Take the entries below and reproduce them word for word.

● Data for analysis
::::

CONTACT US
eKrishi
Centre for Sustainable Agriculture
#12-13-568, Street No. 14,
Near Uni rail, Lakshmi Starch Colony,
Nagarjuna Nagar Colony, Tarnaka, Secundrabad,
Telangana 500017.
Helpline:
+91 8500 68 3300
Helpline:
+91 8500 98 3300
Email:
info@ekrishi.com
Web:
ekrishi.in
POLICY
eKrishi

::::

● Solution for this exercise
CONTACT US
eKrishi
Centre for Sustainable Agriculture
#12-13-568, Street No. 14,
Near Uni rail, Lakshmi Starch Colony,
Nagarjuna Nagar Colony, Tarnaka, Secundrabad,
Telangana 500017.
Helpline:
+91 8500 68 3300
Helpline:
+91 8500 98 3300
Email:
info@ekrishi.com
Web:
ekrishi.in
POLICY
eKrishi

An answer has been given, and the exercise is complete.